Ils sont rares les mélodrames contemporains à m'émouvoir, donc je vais essayer de ne pas trop gâcher ce plaisir.
Mathieu Amalric parvient à trouver un équilibre beau, juste et surtout attrayant dans la description de l'état d'esprit du personnage de Vicky Krieps (vue récemment dans Corsage) qui, comme le suggère le synopsis, "semble être une femme qui s'en va". On est à mi-chemin entre le film d'auteur français et le mystère, sur une ligne de crête fébrile, qui allie délicatesse du fond et étrangeté de la forme.

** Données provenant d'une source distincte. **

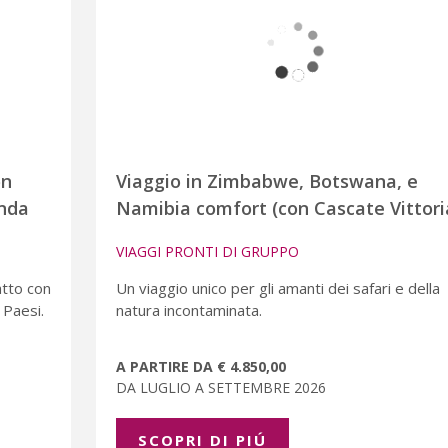
on
Viaggio in Zimbabwe, Botswana, e
enda
Namibia comfort (con Cascate Vittori
VIAGGI PRONTI DI GRUPPO
atto con
Un viaggio unico per gli amanti dei safari e della
 Paesi.
natura incontaminata.
A PARTIRE DA € 4.850,00
DA LUGLIO A SETTEMBRE 2026
SCOPRI DI PIÚ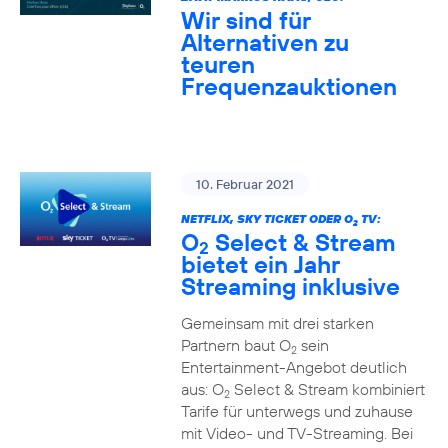
Wir sind für
Alternativen zu
teuren
Frequenzauktionen
10. Februar 2021
NETFLIX, SKY TICKET ODER O
TV:
2
O
Select & Stream
2
bietet ein Jahr
Streaming inklusive
Gemeinsam mit drei starken
Partnern baut O
sein
2
Entertainment-Angebot deutlich
aus: O
Select & Stream kombiniert
2
Tarife für unterwegs und zuhause
mit Video- und TV-Streaming. Bei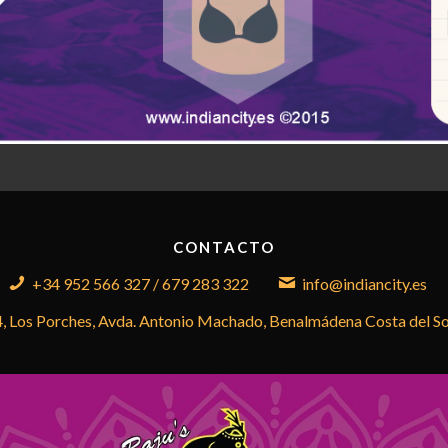
CONTACTO
+34 952 566 327 / 679 283 322
info@indiancity.es
4, Los Porches, Avda. Antonio Machado, Benalmádena Costa del S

Autant la mise en scène s'affirme tout de suite à travers ses anomalies, invite à se poser de nombreuses questions sur la nature des images qui nous sont montrées, autant l'origine de ces dérèglements ne se dévoilera qu'au terme d'un long cheminement, de multiples vacillements. Serre moi fort (l'origine du titre omettant le tiret est un peu pompeuse) est une vraie réussite de ce point de vue-là, dans cet alliage d'originalité et d'héritage cinématographique, de montré et de suggéré, de réalité et de son altération. Ça ressemble à une fugue, une mère qui fuit le domicile, sa famille, son mari, ses enfants, ça commence comme le portrait d'une femme déséquilibrée sans qu'on puisse doser l'amplitude de ce déséquilibre, et puis on s'embarque sur d'autres rails soudainement, lorsqu'on accède à la réalité de sa déstabilisation.
Le montage fragmenté parvient à induire une incertitude particulièrement féconde, qui fait qu'on ne sait plus dans quel espace on se situe, le réel, le souvenir, ou l'imaginaire. Et cette sensation de perte de repère n'est à aucun moment désagréable, ce qui en fait toute la singularité, et tout l'intérêt pour moi. Ce n'est pas un film à puzzle où il faut recoller les bouts, c'est plus un film de dissonances et de chancellements, et in fine un détournement de catastrophe traumatique. La douleur qui frappe la femme comme un tourbillon étourdissant, avec ses surimpressions sonores de voix intérieures, traduit un chagrin vertigineux. À mesure que le voile de tristesse se précise, tout l'imaginaire familial d'un quotidien fantasmé explose à la gueule, avec son lot de projections intérieures peuplées d'absents. Le geste d'Amalric finit par imposer des questions répétitives (souvenir ou invention ?), mais la poésie mélancolique qui s'en dégage est, de temps en temps, bouleversante.